Which lines of the entries below contain the string "count"? Copy each one.

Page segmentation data
■ ■ ■

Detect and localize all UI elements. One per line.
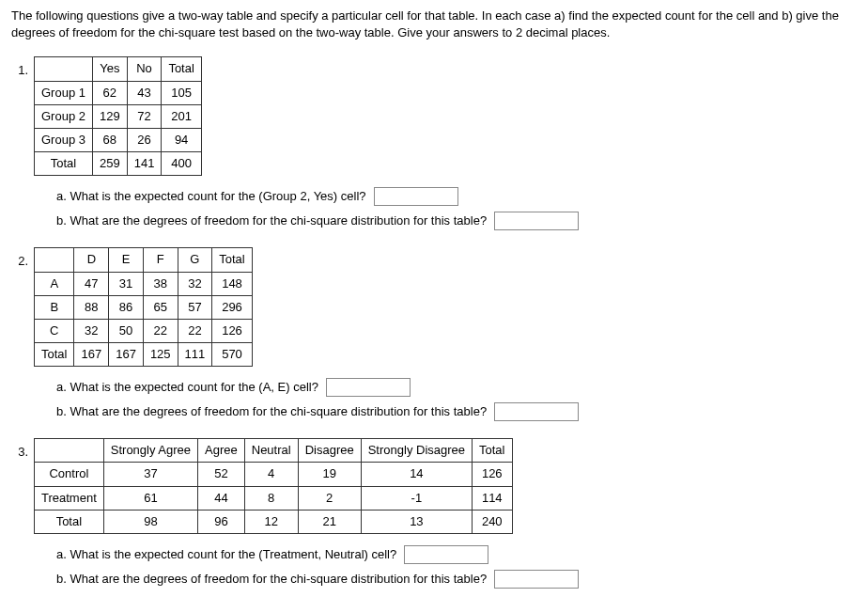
table-cell: Disagree	[298, 439, 361, 463]
question-block-1: a. What is the expected count for the (G…	[56, 187, 857, 230]
table-cell: 114	[473, 486, 512, 510]
table-cell: 4	[244, 463, 298, 486]
problem-number: 3.	[11, 438, 34, 461]
table-cell: 37	[103, 463, 197, 486]
table-cell: 240	[473, 510, 512, 533]
table-cell: 296	[212, 295, 252, 319]
table-cell: 86	[109, 295, 144, 319]
table-cell: C	[35, 319, 74, 342]
problem-3: 3. Strongly Agree Agree Neutral Disagree…	[11, 438, 857, 534]
table-cell: 65	[143, 295, 178, 319]
table-cell: 141	[127, 152, 162, 176]
table-cell: Treatment	[35, 486, 104, 510]
table-cell: E	[109, 248, 144, 272]
table-cell: 88	[74, 295, 109, 319]
table-cell: Agree	[198, 439, 245, 463]
table-cell: -1	[361, 486, 472, 510]
question-1a: a. What is the expected count for the (G…	[56, 187, 857, 206]
table-cell: 26	[127, 128, 162, 151]
table-cell: 96	[198, 510, 245, 533]
table-cell: Group 1	[35, 81, 93, 104]
table-cell: 47	[74, 272, 109, 295]
question-text: b. What are the degrees of freedom for t…	[56, 403, 487, 420]
question-1b: b. What are the degrees of freedom for t…	[56, 212, 857, 230]
table-cell: Total	[473, 439, 512, 463]
table-cell: 22	[178, 319, 212, 342]
table-cell	[35, 439, 104, 463]
table-cell	[35, 57, 93, 81]
question-2b: b. What are the degrees of freedom for t…	[56, 402, 857, 421]
table-cell: A	[35, 272, 74, 295]
table-cell: 62	[92, 81, 127, 104]
table-cell: Total	[35, 510, 104, 533]
intro-text: The following questions give a two-way t…	[11, 8, 857, 41]
table-cell: No	[127, 57, 162, 81]
question-text: a. What is the expected count for the (A…	[56, 379, 318, 396]
table-cell: 259	[92, 152, 127, 176]
answer-input-2b[interactable]	[494, 402, 579, 421]
question-3a: a. What is the expected count for the (T…	[56, 545, 857, 564]
answer-input-1b[interactable]	[494, 212, 579, 230]
problem-number: 2.	[11, 247, 34, 270]
answer-input-1a[interactable]	[374, 187, 458, 206]
table-cell: 2	[298, 486, 361, 510]
table-cell: 201	[162, 104, 201, 128]
answer-input-3b[interactable]	[494, 570, 579, 589]
answer-input-2a[interactable]	[326, 378, 411, 397]
table-cell: 61	[103, 486, 197, 510]
table-cell: 105	[162, 81, 201, 104]
table-cell: 32	[178, 272, 212, 295]
table-cell: 14	[361, 463, 472, 486]
table-cell: 94	[162, 128, 201, 151]
table-cell: 50	[109, 319, 144, 342]
table-cell: 129	[92, 104, 127, 128]
table-cell: Group 2	[35, 104, 93, 128]
question-block-2: a. What is the expected count for the (A…	[56, 378, 857, 421]
answer-input-3a[interactable]	[404, 545, 488, 564]
table-cell: D	[74, 248, 109, 272]
table-cell: 52	[198, 463, 245, 486]
table-cell: 400	[162, 152, 201, 176]
table-cell: 126	[473, 463, 512, 486]
table-cell: Total	[212, 248, 252, 272]
table-cell: Total	[35, 152, 93, 176]
table-cell: 126	[212, 319, 252, 342]
table-cell: Strongly Agree	[103, 439, 197, 463]
question-block-3: a. What is the expected count for the (T…	[56, 545, 857, 589]
table-cell: 31	[109, 272, 144, 295]
problem-2: 2. D E F G Total A 47 31 38 32 148 B 88 …	[11, 247, 857, 367]
table-cell: 111	[178, 343, 212, 367]
table-cell: 167	[74, 343, 109, 367]
table-cell: 98	[103, 510, 197, 533]
table-1: Yes No Total Group 1 62 43 105 Group 2 1…	[34, 56, 202, 176]
table-cell: 68	[92, 128, 127, 151]
table-cell: 21	[298, 510, 361, 533]
table-cell: Neutral	[244, 439, 298, 463]
table-cell: Group 3	[35, 128, 93, 151]
table-cell: 8	[244, 486, 298, 510]
table-cell: 32	[74, 319, 109, 342]
table-3: Strongly Agree Agree Neutral Disagree St…	[34, 438, 513, 534]
table-cell: Total	[162, 57, 201, 81]
question-text: b. What are the degrees of freedom for t…	[56, 571, 487, 588]
table-cell: Yes	[92, 57, 127, 81]
table-cell: 57	[178, 295, 212, 319]
table-cell: G	[178, 248, 212, 272]
table-cell: 72	[127, 104, 162, 128]
table-cell: 13	[361, 510, 472, 533]
question-text: a. What is the expected count for the (T…	[56, 546, 396, 563]
table-cell: Control	[35, 463, 104, 486]
table-2: D E F G Total A 47 31 38 32 148 B 88 86 …	[34, 247, 253, 367]
table-cell: 570	[212, 343, 252, 367]
table-cell: 22	[143, 319, 178, 342]
question-2a: a. What is the expected count for the (A…	[56, 378, 857, 397]
question-3b: b. What are the degrees of freedom for t…	[56, 570, 857, 589]
table-cell: 43	[127, 81, 162, 104]
table-cell: 167	[109, 343, 144, 367]
table-cell: 12	[244, 510, 298, 533]
table-cell: 19	[298, 463, 361, 486]
table-cell: Strongly Disagree	[361, 439, 472, 463]
question-text: a. What is the expected count for the (G…	[56, 188, 366, 205]
table-cell: 125	[143, 343, 178, 367]
problem-1: 1. Yes No Total Group 1 62 43 105 Group …	[11, 56, 857, 176]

■ ■ ■

Exercise response:
question-block-1: a. What is the expected count for the (G…	[56, 187, 857, 230]
question-1a: a. What is the expected count for the (G…	[56, 187, 857, 206]
question-text: a. What is the expected count for the (A…	[56, 379, 318, 396]
question-3a: a. What is the expected count for the (T…	[56, 545, 857, 564]
question-block-2: a. What is the expected count for the (A…	[56, 378, 857, 421]
question-block-3: a. What is the expected count for the (T…	[56, 545, 857, 589]
question-text: a. What is the expected count for the (T…	[56, 546, 396, 563]
question-2a: a. What is the expected count for the (A…	[56, 378, 857, 397]
question-text: a. What is the expected count for the (G…	[56, 188, 366, 205]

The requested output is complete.